» BRIEF:
In the data below, find every line with the string "pression" and pull it out.

» INFORMATION SHOWN:
┄┄┄┄┄┄┄┄┄┄

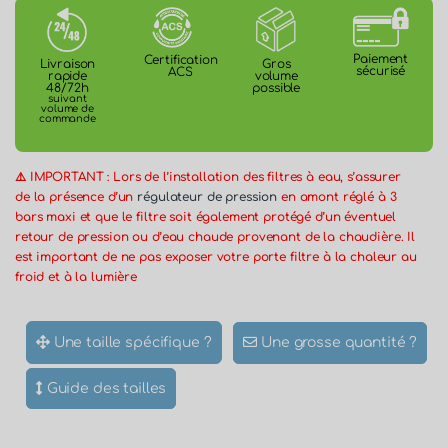
Paiement
Certification
Gros
Livraison
sécurisé
ACS
volume
rapide
possible
48/72h
suivant
volume de
commande
⚠️ IMPORTANT : Lors de l’installation des filtres à eau, s’assurer
de la présence d’un
régulateur de pression
en amont réglé à 3
bars maxi et que le filtre soit également protégé d’un éventuel
retour de pression ou d’eau chaude provenant de la chaudière. Il
est important de ne pas exposer votre porte filtre à la chaleur au
froid et à la lumière
Une taille spécifique ?
Une grosse quantité ?
Guide des tailles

┄┄┄┄┄┄┄┄┄┄

» SOLUTION:
régulateur de pression
retour de pression ou d’eau chaude provenant de la chaudière. Il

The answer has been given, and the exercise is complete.